I first started volunteering at the age of thirteen years, helping my parents, Triss and Bas Driver, at the Cambridge PHAB Club, founded by my amazing godmother, Joyce Mitchell who, at nearly ninety, is still actively involved.  My parents were also involved in running a youth club at the United Reform Church in Victoria Road also in Cambridge;  this at a tender age when they weren’t much older than the club members themselves.  I have a vivid memory of Mum and Dad running the pram race from Cambridge to Ely as a fund-raiser.  This was in the 1960s – remember those Silver Cross prams? – you can easily accommodate a grown man dressed as a baby in one of those!  And they’re still volunteering; although maybe not the pram racing these days.  I’m indebted to them both for passing on that lifelong passion.
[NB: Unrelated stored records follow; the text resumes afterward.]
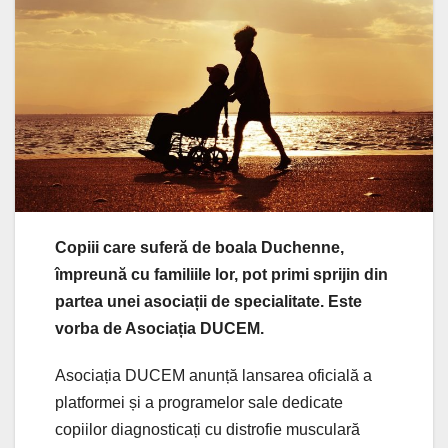
Copiii care suferă de boala Duchenne,
împreună cu familiile lor, pot primi sprijin din
partea unei asociații de specialitate. Este
vorba de Asociația DUCEM.
Asociația DUCEM anunță lansarea oficială a
platformei și a programelor sale dedicate
copiilor diagnosticați cu distrofie musculară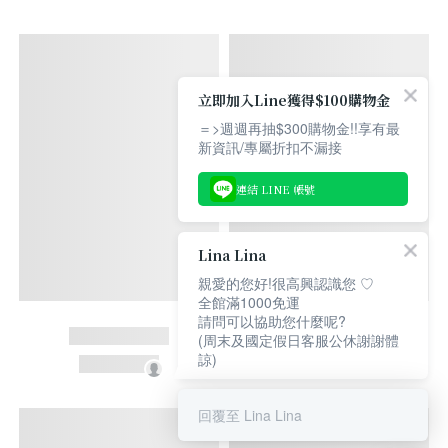
立即加入Line獲得$100購物金
＝>週週再抽$300購物金!!享有最
新資訊/專屬折扣不漏接
連結 LINE 帳號
Lina Lina
親愛的您好!很高興認識您 ♡
全館滿1000免運
請問可以協助您什麼呢?
(周末及國定假日客服公休謝謝體
諒)
回覆至 Lina Lina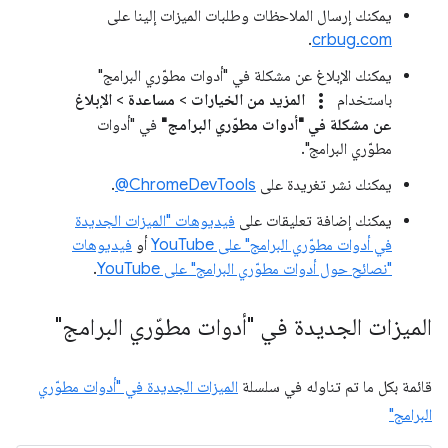
يمكنك إرسال الملاحظات وطلبات الميزات إلينا على
.
crbug.com
يمكنك الإبلاغ عن مشكلة في "أدوات مطوّري البرامج"
more_vert
باستخدام
المزيد من الخيارات
>
مساعدة
>
الإبلاغ
عن مشكلة في "أدوات مطوّري البرامج"
في "أدوات
مطوّري البرامج".
يمكنك نشر تغريدة على
‎@ChromeDevTools
.
يمكنك إضافة تعليقات على
فيديوهات "الميزات الجديدة
في أدوات مطوّري البرامج" على YouTube
أو
فيديوهات
"نصائح حول أدوات مطوّري البرامج" على YouTube
.
الميزات الجديدة في "أدوات مطوّري البرامج"
قائمة بكل ما تم تناوله في سلسلة
الميزات الجديدة في "أدوات مطوّري
البرامج"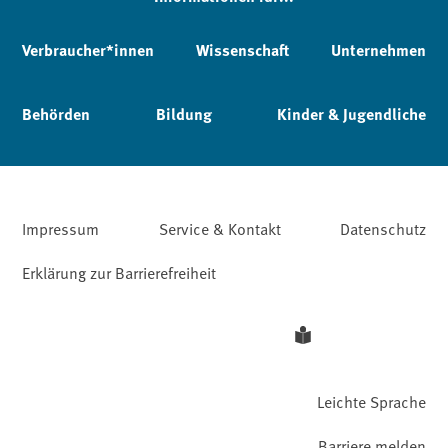
Verbraucher*innen
Wissenschaft
Unternehmen
Behörden
Bildung
Kinder & Jugendliche
Impressum
Service & Kontakt
Datenschutz
Erklärung zur Barrierefreiheit
Leichte Sprache
Barriere melden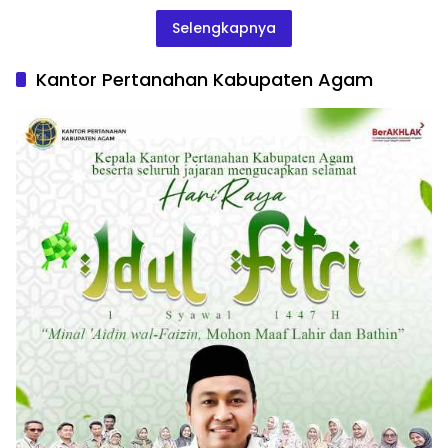
Selengkapnya
Kantor Pertanahan Kabupaten Agam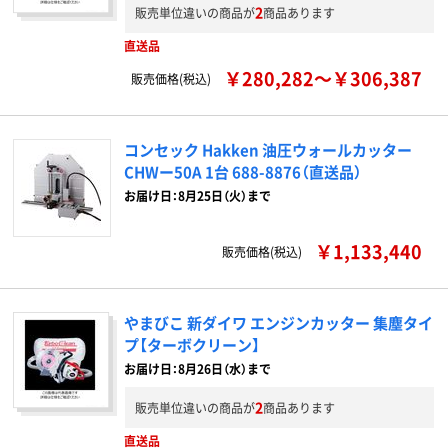
2
販売単位違いの商品が
商品あります
直送品
￥280,282～￥306,387
販売価格(税込)
コンセック Hakken 油圧ウォールカッター
CHWー50A 1台 688-8876（直送品）
お届け日：8月25日（火）まで
￥1,133,440
販売価格(税込)
やまびこ 新ダイワ エンジンカッター 集塵タイ
プ【ターボクリーン】
お届け日：8月26日（水）まで
2
販売単位違いの商品が
商品あります
直送品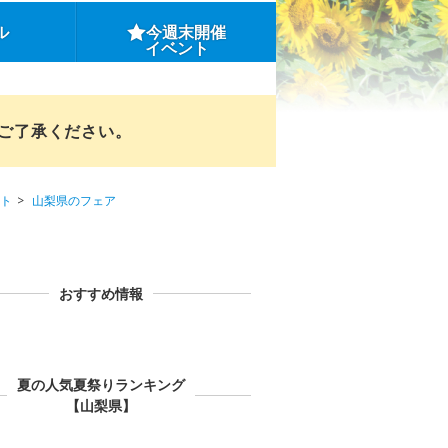
ル
今週末開催
イベント
めご了承ください。
ト
山梨県のフェア
おすすめ情報
夏の人気夏祭りランキング
【山梨県】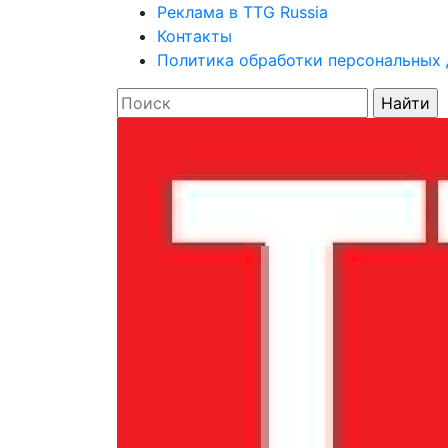
Реклама в TTG Russia
Контакты
Политика обработки персональных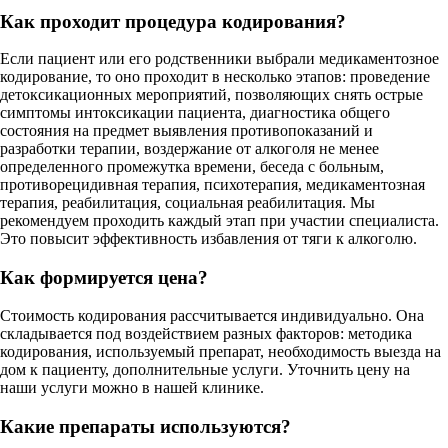
Как проходит процедура кодирования?
Если пациент или его родственники выбрали медикаментозное
кодирование, то оно проходит в несколько этапов: проведение
детоксикационных мероприятий, позволяющих снять острые
симптомы интоксикации пациента, диагностика общего
состояния на предмет выявления противопоказаний и
разработки терапии, воздержание от алкоголя не менее
определенного промежутка времени, беседа с больным,
противорецидивная терапия, психотерапия, медикаментозная
терапия, реабилитация, социальная реабилитация. Мы
рекомендуем проходить каждый этап при участии специалиста.
Это повысит эффективность избавления от тяги к алкоголю.
Как формируется цена?
Стоимость кодирования рассчитывается индивидуально. Она
складывается под воздействием разных факторов: методика
кодирования, используемый препарат, необходимость выезда на
дом к пациенту, дополнительные услуги. Уточнить цену на
наши услуги можно в нашей клинике.
Какие препараты используются?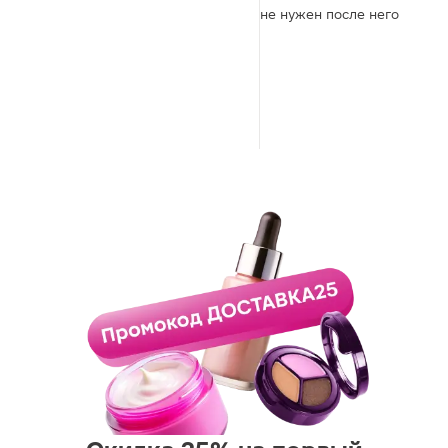
не нужен после него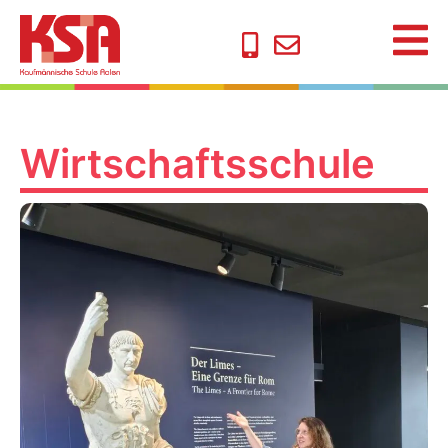
Wirtschafts­schule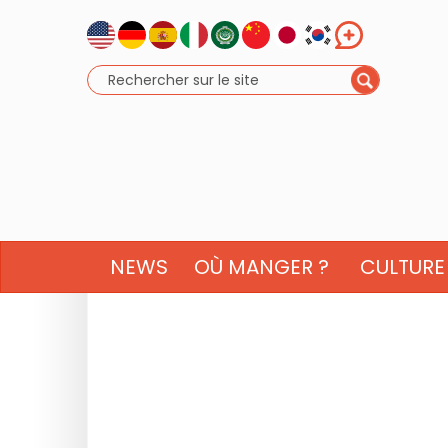
NEWS
OÙ MANGER ?
CULTURE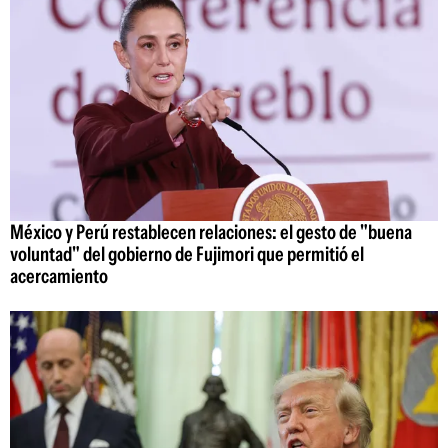
México y Perú restablecen relaciones: el gesto de "buena
voluntad" del gobierno de Fujimori que permitió el
acercamiento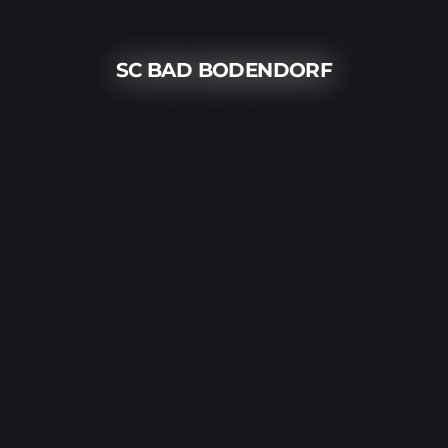
SC BAD BODENDORF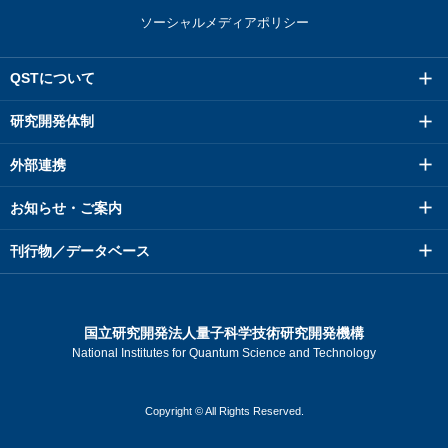
ソーシャルメディアポリシー
QSTについて
研究開発体制
外部連携
お知らせ・ご案内
刊行物／データベース
国立研究開発法人量子科学技術研究開発機構
National Institutes for Quantum Science and Technology
Copyright © All Rights Reserved.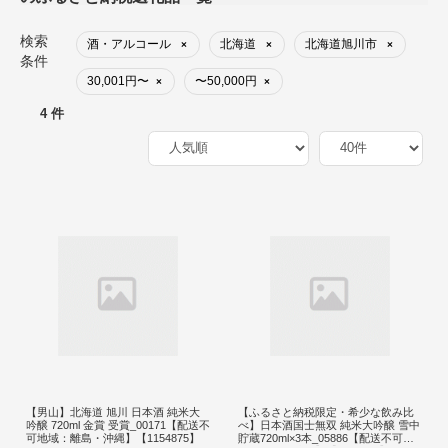
検索
酒・アルコール
北海道
北海道旭川市
×
×
×
条件
30,001円〜
〜50,000円
×
×
4 件
【男山】北海道 旭川 日本酒 純米大
【ふるさと納税限定・希少な飲み比
吟醸 720ml 金賞 受賞_00171【配送不
べ】日本酒国士無双 純米大吟醸 雪中
可地域：離島・沖縄】【1154875】
貯蔵720ml×3本_05886【配送不可地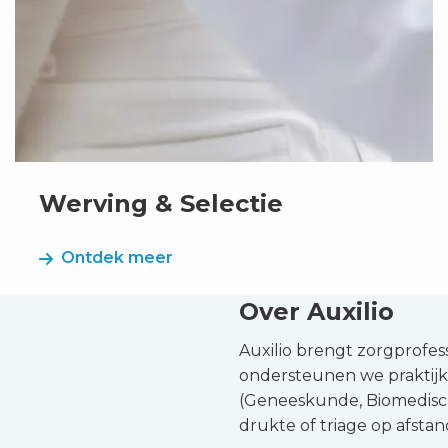
Werving & Selectie
Ontdek meer
Over Auxilio
Auxilio brengt zorgprofess
ondersteunen we praktijk
(Geneeskunde, Biomedisc
drukte of triage op afstand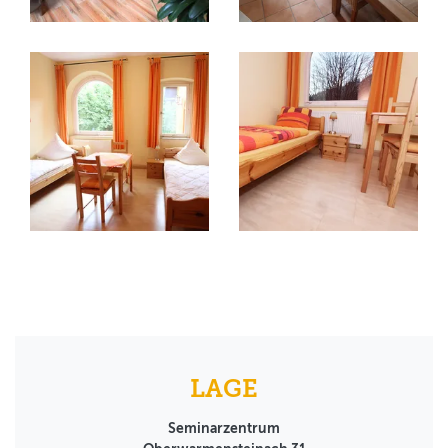
LAGE
Seminarzentrum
I was also lucky enough to take two gap years, before and after my undergraduate degree over thirty years ago. Volunteering featured in both, particularly the second, when I worked as a full-time volunteer at the Cambridge Women’s Refuge.  As an undergraduate I had been involved hospital visiting, working with the Gingerbread Group, supporting lone parents, and with the College Nightline Service, which served, not only students but also the wider community.   As a postgraduate, I had the privilege of being involved in the miners’ strike, not only in the political act of picketing, but also in putting together and distributing food parcels to the miners’ families.  I had the time to do all this because I hadn’t had to work my way through college, unlike so many, who must now do so in order to pay their way.

Students bring a passion and volunteering ethos to our universities.  And higher education institutions should indeed support, encourage, and most of all, recognise and value, what they do.  I’ve been impressed, for example, by the work of UEA’s Stop the Traffik student society, and the incredible commitment of individual students, who are driven by a desire to make a difference.

I’m concerned, however, about the industry that has of late emerged around student volunteering, or ‘employability’ as it is called these days.  I’m not denying that volunteering is good for the CV, and I always encourage young people to make the most of their credentials in order to improve their prospects of employment.  It’s certainly useful to have an addition to the standard CV when setting out your stall.  However, it is absolutely vital that accreditation, and indeed certification in the form of instruments, such as the Higher Education Achievement Report, does not end up commodifying the very act of volunteering.

Lindsay predicts that in 2014 extreme volunteering will become the norm, and that we will live in a better world as a result.  I say, don’t neglect the mundane and value all who want to make a difference.